🤖 AI Summary
This work addresses the poor cross-domain generalization of sparse autoencoders (SAEs) in language model interpretability. Using “answerability” as a semantic anchor, we systematically evaluate the in-distribution (ID) and out-of-distribution (OOD) transfer performance of SAE features from Gemma-2 across multiple source datasets. We quantitatively demonstrate— for the first time—that SAE feature generalization is highly unstable: ID performance falls below that of linear probes on the residual stream, which themselves exhibit substantial OOD variance. Our findings confirm that current SAE-based interpretability methods lack generalization guarantees, underscoring the urgent need for a predictive, quantitative framework for feature generalizability.

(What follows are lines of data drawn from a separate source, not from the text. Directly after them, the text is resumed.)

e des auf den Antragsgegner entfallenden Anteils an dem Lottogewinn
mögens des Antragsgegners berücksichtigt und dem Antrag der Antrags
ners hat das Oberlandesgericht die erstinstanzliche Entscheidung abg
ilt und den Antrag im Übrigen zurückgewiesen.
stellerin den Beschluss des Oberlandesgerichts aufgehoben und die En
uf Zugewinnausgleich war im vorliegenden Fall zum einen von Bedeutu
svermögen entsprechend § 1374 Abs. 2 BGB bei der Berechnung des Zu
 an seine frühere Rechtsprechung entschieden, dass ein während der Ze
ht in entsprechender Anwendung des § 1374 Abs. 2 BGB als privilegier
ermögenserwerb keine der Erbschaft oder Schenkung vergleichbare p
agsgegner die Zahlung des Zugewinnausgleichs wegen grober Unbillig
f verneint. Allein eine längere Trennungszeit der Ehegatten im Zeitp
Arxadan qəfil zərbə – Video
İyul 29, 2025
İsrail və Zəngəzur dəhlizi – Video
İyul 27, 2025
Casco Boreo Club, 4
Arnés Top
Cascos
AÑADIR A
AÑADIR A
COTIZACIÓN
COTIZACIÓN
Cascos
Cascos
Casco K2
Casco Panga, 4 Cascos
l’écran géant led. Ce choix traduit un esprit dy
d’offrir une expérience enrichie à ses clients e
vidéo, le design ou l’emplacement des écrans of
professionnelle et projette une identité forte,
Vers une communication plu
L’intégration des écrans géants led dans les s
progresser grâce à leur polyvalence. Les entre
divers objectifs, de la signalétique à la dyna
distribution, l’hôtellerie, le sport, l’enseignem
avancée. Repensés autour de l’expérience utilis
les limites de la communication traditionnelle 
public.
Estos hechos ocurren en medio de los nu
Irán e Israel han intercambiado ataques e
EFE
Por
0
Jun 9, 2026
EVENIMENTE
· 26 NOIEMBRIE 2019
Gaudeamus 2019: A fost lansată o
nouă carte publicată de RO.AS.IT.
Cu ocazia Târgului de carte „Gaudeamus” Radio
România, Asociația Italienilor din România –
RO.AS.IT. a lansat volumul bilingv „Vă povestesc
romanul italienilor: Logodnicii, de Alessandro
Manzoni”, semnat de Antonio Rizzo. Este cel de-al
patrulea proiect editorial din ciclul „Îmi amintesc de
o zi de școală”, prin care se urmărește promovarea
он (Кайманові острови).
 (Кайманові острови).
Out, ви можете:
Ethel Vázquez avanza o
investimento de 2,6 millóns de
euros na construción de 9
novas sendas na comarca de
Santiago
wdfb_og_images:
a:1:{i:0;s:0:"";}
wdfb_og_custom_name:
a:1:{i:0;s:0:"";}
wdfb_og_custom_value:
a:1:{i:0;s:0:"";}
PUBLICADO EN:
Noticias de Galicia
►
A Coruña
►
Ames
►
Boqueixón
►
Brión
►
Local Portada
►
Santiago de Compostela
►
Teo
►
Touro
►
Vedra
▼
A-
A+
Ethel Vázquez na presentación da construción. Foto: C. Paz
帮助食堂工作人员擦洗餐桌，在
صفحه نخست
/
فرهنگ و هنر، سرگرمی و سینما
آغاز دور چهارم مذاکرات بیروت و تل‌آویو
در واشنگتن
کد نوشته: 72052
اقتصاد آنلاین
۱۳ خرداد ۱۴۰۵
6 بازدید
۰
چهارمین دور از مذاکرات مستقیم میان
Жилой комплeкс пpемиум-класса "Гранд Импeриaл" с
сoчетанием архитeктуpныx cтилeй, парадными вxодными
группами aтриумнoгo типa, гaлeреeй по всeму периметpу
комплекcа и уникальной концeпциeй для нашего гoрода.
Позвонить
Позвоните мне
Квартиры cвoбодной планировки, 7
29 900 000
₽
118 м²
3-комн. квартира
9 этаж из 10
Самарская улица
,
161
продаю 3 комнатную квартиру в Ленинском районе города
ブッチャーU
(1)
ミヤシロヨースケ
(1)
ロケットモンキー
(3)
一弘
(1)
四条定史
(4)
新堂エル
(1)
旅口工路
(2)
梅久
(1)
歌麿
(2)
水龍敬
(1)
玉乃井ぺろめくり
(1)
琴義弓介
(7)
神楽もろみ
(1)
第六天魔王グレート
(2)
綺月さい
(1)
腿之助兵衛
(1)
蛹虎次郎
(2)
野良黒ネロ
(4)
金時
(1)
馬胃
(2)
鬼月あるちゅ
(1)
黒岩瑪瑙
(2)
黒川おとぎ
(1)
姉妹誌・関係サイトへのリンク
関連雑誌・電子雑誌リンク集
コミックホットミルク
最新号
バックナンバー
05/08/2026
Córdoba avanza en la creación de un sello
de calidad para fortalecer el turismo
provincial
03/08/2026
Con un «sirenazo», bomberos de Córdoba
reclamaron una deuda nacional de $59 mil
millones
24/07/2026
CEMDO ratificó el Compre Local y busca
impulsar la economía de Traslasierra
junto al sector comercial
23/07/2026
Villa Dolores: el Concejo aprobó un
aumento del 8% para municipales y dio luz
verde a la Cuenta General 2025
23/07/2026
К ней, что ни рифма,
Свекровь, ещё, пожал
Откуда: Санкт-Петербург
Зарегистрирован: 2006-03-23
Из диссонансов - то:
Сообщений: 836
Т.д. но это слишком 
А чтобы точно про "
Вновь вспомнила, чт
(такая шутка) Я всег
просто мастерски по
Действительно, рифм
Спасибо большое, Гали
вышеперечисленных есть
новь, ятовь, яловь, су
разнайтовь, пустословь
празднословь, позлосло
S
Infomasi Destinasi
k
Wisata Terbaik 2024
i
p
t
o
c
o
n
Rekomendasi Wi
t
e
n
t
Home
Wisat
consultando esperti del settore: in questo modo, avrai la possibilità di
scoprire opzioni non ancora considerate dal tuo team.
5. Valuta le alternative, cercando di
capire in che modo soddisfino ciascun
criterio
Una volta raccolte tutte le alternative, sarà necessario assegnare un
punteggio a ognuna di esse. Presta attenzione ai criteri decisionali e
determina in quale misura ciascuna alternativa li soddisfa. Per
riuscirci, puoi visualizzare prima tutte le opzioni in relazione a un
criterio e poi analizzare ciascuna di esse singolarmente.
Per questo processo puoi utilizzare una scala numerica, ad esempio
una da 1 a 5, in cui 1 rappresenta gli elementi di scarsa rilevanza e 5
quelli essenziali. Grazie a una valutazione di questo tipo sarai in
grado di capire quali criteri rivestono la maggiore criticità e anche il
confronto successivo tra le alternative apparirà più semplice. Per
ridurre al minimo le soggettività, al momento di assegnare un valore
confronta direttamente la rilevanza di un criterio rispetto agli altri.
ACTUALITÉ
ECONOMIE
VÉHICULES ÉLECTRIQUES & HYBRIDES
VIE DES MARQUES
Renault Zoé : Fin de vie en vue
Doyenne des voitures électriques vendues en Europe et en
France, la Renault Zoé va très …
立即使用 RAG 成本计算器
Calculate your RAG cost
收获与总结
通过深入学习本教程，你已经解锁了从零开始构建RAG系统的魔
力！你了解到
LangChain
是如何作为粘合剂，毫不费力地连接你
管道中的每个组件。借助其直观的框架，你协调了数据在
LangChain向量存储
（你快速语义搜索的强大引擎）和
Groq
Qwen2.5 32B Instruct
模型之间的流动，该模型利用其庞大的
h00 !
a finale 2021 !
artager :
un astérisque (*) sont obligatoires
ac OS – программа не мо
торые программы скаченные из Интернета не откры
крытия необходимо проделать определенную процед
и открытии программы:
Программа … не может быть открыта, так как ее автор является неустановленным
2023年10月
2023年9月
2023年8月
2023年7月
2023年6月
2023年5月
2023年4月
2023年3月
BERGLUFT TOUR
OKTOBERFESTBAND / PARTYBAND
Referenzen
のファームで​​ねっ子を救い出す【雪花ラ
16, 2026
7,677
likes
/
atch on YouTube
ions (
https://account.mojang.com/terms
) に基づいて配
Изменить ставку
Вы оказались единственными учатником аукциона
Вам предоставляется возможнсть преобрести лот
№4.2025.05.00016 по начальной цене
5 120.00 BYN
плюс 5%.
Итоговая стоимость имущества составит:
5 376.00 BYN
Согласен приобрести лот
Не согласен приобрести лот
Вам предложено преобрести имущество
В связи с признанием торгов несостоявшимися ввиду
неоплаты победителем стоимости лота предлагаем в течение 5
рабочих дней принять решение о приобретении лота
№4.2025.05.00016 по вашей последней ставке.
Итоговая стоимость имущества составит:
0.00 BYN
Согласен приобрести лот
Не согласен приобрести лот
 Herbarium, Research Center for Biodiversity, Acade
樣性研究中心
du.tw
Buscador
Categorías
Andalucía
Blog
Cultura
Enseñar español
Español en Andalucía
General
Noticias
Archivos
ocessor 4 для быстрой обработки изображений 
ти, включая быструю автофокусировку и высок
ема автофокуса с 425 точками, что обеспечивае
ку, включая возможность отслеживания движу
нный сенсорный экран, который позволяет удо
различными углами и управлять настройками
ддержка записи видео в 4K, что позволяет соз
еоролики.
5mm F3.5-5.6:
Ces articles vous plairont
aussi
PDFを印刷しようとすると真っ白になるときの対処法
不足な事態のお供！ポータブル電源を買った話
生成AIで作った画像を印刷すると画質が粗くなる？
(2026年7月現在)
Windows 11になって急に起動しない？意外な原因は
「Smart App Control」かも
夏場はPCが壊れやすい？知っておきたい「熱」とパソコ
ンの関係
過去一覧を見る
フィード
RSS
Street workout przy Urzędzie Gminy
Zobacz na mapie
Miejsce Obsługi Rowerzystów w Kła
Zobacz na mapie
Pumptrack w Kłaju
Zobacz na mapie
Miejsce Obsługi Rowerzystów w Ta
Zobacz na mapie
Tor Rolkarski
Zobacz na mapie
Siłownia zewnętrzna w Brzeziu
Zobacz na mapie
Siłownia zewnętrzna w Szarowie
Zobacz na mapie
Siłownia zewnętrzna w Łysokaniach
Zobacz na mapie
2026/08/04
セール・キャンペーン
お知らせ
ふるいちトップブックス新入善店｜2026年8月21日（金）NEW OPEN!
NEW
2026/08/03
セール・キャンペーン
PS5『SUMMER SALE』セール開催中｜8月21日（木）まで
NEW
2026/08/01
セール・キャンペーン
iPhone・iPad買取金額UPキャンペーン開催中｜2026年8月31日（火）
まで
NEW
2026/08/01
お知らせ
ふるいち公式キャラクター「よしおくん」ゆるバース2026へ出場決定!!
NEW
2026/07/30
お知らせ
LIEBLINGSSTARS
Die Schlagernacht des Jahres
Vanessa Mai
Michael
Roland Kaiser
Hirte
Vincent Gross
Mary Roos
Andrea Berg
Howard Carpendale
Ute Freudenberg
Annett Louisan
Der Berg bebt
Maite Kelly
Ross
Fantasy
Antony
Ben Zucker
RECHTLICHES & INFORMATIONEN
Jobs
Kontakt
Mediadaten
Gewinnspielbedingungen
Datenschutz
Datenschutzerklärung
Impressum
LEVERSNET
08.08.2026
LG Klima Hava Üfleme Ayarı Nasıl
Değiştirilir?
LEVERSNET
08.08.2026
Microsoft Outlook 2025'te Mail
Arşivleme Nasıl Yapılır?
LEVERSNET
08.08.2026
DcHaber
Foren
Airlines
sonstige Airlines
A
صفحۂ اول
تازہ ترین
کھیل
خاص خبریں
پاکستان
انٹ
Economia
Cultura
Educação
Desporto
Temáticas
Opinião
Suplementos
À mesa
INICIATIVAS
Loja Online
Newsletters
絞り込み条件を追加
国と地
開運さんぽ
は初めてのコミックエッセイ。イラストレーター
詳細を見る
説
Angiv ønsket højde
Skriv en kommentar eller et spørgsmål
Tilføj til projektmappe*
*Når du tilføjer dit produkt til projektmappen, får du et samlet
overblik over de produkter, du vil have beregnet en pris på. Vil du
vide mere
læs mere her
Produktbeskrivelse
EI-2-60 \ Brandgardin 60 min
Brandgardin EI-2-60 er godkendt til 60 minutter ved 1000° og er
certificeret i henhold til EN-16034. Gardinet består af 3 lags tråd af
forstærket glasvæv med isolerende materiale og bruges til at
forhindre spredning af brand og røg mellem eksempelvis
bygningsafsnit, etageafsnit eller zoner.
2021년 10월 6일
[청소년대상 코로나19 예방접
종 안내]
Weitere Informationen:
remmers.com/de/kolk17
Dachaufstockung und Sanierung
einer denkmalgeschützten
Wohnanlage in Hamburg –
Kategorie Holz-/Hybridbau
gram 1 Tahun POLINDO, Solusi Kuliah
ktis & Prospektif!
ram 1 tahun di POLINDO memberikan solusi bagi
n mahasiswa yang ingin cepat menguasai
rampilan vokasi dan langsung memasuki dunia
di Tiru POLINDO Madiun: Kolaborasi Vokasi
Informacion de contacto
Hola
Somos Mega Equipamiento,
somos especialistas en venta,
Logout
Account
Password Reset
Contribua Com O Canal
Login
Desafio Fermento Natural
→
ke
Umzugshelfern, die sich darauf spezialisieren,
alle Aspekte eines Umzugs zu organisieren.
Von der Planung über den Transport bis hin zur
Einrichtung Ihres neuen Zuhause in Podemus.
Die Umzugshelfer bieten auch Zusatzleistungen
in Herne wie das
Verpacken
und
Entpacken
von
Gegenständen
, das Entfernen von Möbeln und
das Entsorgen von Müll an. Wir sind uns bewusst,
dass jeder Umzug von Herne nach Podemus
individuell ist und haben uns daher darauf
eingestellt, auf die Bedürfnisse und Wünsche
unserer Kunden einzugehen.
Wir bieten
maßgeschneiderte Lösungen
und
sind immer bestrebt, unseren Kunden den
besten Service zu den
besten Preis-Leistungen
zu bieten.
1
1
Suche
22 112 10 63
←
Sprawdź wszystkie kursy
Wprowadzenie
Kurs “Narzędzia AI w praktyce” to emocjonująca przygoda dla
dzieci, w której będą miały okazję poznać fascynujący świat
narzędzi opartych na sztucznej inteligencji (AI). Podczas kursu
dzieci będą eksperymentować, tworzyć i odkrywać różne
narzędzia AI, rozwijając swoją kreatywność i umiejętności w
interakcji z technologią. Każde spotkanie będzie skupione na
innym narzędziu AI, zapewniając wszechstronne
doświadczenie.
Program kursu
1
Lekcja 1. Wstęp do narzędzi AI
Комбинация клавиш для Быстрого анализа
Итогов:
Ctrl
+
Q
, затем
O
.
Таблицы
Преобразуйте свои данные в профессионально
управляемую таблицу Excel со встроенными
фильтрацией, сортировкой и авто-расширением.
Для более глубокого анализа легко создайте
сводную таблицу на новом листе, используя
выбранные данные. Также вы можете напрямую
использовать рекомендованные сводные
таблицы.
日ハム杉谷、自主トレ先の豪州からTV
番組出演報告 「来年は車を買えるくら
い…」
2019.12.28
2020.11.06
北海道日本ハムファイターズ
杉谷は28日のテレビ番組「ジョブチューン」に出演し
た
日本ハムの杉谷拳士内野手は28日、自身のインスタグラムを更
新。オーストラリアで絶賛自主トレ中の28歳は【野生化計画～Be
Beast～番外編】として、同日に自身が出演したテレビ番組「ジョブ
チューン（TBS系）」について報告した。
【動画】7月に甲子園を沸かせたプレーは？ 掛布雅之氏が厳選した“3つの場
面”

The core contribution is the establishment of the first cross-dataset generalization evaluation paradigm targeting abstract semantic capabilities (i.e., answerability), empirically revealing dual limitations in generalization robustness—both for SAEs and residual-stream linear probes.
📝 Abstract
Sparse autoencoders (SAEs) have emerged as a promising approach in language model interpretability, offering unsupervised extraction of sparse features. For interpretability methods to succeed, they must identify abstract features across domains, and these features can often manifest differently in each context. We examine this through"answerability"-a model's ability to recognize answerable questions. We extensively evaluate SAE feature generalization across diverse answerability datasets for Gemma 2 SAEs. Our analysis reveals that residual stream probes outperform SAE features within domains, but generalization performance differs sharply. SAE features demonstrate inconsistent transfer ability, and residual stream probes similarly show high variance out of distribution. Overall, this demonstrates the need for quantitative methods to predict feature generalization in SAE-based interpretability.